(Stored items)

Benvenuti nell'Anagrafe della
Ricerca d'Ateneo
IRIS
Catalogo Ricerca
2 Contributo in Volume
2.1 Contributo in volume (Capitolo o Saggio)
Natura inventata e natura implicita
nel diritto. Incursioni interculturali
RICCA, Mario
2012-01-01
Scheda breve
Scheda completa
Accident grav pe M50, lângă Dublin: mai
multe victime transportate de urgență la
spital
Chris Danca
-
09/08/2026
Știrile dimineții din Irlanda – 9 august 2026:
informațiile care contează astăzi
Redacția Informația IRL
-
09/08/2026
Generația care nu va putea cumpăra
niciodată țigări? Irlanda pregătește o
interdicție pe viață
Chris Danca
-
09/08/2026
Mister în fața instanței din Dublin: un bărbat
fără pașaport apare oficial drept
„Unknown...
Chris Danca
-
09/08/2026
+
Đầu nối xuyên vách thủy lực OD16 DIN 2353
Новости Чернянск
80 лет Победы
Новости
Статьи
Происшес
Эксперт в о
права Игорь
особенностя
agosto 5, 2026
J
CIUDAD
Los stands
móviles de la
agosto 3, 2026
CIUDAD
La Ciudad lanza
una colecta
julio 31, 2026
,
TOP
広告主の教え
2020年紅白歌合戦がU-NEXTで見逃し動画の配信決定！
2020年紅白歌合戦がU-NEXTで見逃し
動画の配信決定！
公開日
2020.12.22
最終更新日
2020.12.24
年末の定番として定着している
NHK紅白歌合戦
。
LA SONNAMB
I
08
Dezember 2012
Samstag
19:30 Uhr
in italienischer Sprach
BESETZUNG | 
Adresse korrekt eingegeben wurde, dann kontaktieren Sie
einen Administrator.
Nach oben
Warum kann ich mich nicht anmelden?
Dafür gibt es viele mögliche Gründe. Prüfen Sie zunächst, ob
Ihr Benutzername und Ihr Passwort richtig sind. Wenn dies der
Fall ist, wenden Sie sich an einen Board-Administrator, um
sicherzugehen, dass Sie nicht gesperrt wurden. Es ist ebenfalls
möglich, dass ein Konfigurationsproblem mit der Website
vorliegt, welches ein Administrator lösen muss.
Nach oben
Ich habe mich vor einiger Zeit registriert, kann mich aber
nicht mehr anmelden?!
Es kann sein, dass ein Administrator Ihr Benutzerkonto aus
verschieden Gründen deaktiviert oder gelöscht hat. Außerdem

### Instructions for the task
For the word "einen", go through the records and show each line that carries it.

### Answer for the task
einen Administrator.
Fall ist, wenden Sie sich an einen Board-Administrator, um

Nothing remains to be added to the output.